3.1.1 Sample paragraphs

Our survey asks respondents to rate the ease of reading and degree of reasoning in 10 paragraphs that are randomly selected from a set of 1,000. We chose to focus on paragraphs as these are a natural unit of written communication that are meant to present a single thought or idea that is also not too long and not too short. It was felt that single sentences would strip too much context from the writing and make evaluation of the readability and reasoning more difficult.[9] On the other hand, asking people to read longer bodies of text would increase the response burden – consequently reducing the size of our dataset – and magnify the difficulties associated with converting the text into structured data.

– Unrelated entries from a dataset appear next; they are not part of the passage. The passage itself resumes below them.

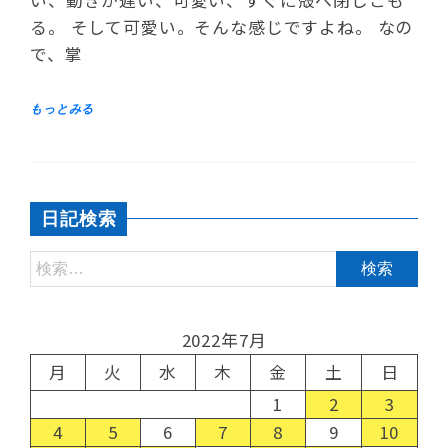
る。 そして可愛い。そんな感じですよね。 なの
で、掌
日記検索
2022年7月
月
火
水
木
金
土
日
1
2
3
4
5
6
7
8
9
10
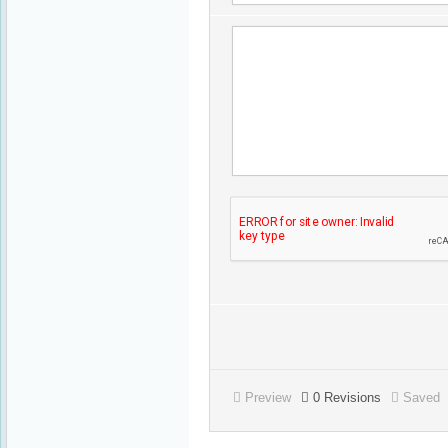
Preview
0
Revisions
Saved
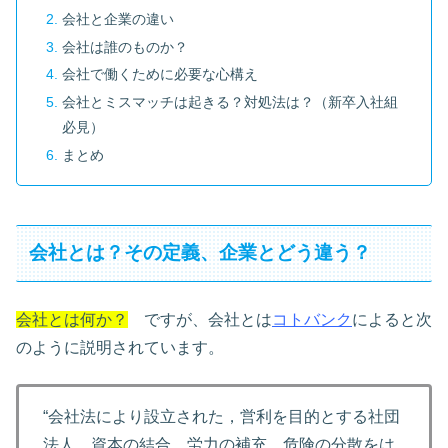
会社と企業の違い
会社は誰のものか？
会社で働くために必要な心構え
会社とミスマッチは起きる？対処法は？（新卒入社組
必見）
まとめ
会社とは？その定義、企業とどう違う？
会社とは何か？
ですが、会社とは
コトバンク
によると次
のように説明されています。
“会社法により設立された，営利を目的とする社団
法人。資本の結合，労力の補充，危険の分散をは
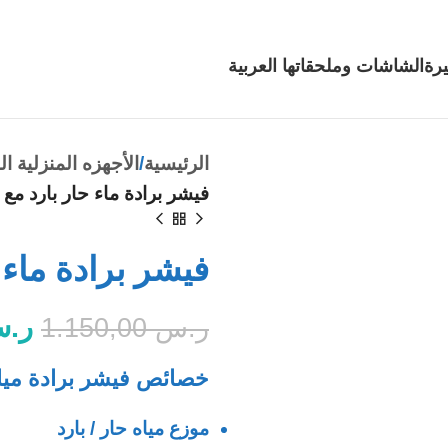
رة
الشاشات وملحقاتها
العربية
الرئيسية
الأجهزه المنزلية ال
فيشر برادة ماء حار بارد مع 
فيشر برادة ماء ح
ر.
ر.س
1.150,00
خصائص فيشر برادة ميا
موزع مياه حار / بارد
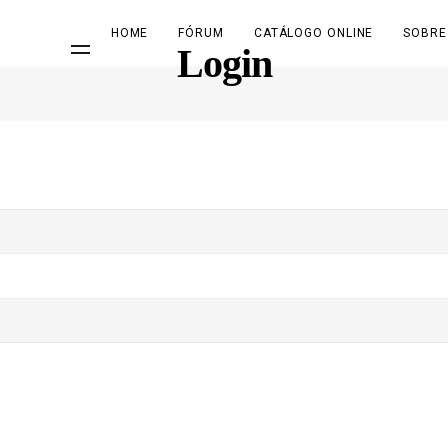
HOME
FÓRUM
CATÁLOGO ONLINE
SOBRE
Login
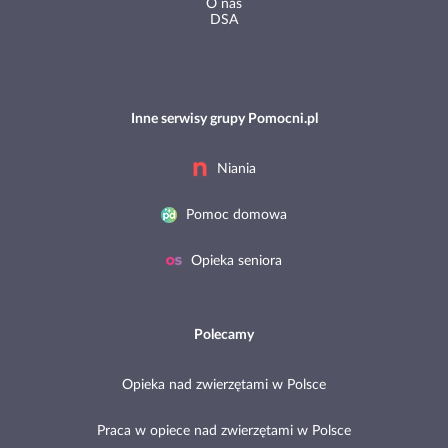
O nas
DSA
Inne serwisy grupy Pomocni.pl
Niania
Pomoc domowa
Opieka seniora
Polecamy
Opieka nad zwierzętami w Polsce
Praca w opiece nad zwierzętami w Polsce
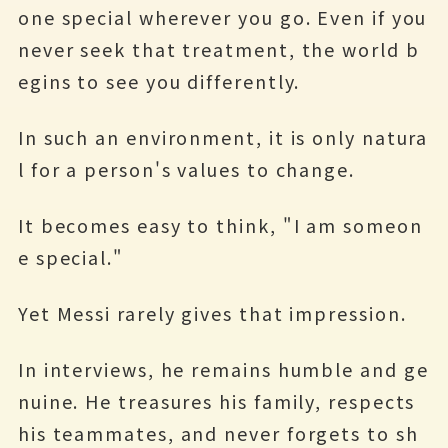
one special wherever you go. Even if you
never seek that treatment, the world b
egins to see you differently.
In such an environment, it is only natura
l for a person's values to change.
It becomes easy to think, "I am someon
e special."
Yet Messi rarely gives that impression.
In interviews, he remains humble and ge
nuine. He treasures his family, respects
his teammates, and never forgets to sh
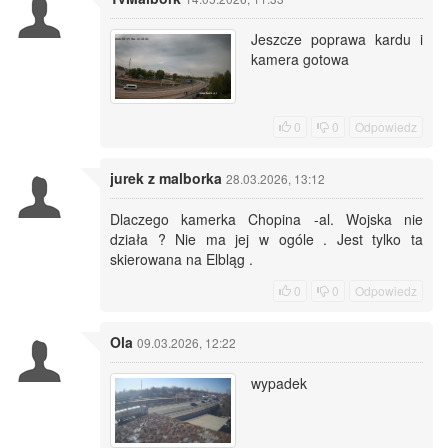
Jeszcze poprawa kardu i
kamera gotowa
0
0
Odpowiedz
jurek z malborka
28.03.2026, 13:12
Dlaczego kamerka Chopina -al. Wojska nie
działa ? Nie ma jej w ogóle . Jest tylko ta
skierowana na Elbląg .
0
0
Odpowiedz
Ola
09.03.2026, 12:22
wypadek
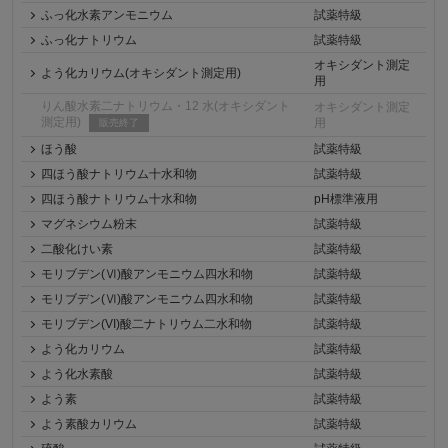
ふっ化水素アンモニウム
試薬特級
ふっ化ナトリウム
試薬特級
オキシダント測定
よう化カリウム(オキシダント測定用)
用
りん酸水素二ナトリウム・12 水(オキシダント
オキシダント測定
測定用)
用
販売終了
ほう酸
試薬特級
四ほう酸ナトリウム十水和物
試薬特級
四ほう酸ナトリウム十水和物
pH標準液用
マグネシウム粉末
試薬特級
二酸化けい素
試薬特級
モリブデン(Ⅵ)酸アンモニウム四水和物
試薬特級
モリブデン(Ⅵ)酸アンモニウム四水和物
試薬特級
モリブデン(VI)酸二ナトリウム二水和物
試薬特級
よう化カリウム
試薬特級
よう化水素酸
試薬特級
よう素
試薬特級
よう素酸カリウム
試薬特級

The corpus of 1,000 paragraphs was selected randomly from a large number of publications from different sources including both central bank and non-central bank documents. This was done to ensure that our sample paragraphs include a variety of writing styles and economic topics and, thus, could provide a good amount of variation in the data. Given our focus on RBA communication, half of the sample paragraphs are from RBA publications, which include the SMP (2006–19), speeches (2018 and 2019), and Bulletin articles (2017–19). Another 20 per cent of the sample is from Bank of England (BoE) publications, including the Inflation Report (2014–19) and speeches (2019). We chose to include writing from another central bank as a way of including a different style of writing in our sample while keeping the underlying content relatively similar. The remaining 30 per cent is from non-central bank documents, including a number of reports published by the Grattan Institute, an economic policy think tank, and various articles from The Economist. These documents allowed us to include a wider variety of economic topics as well as writing styles in our training sample. See Table 1 for more details.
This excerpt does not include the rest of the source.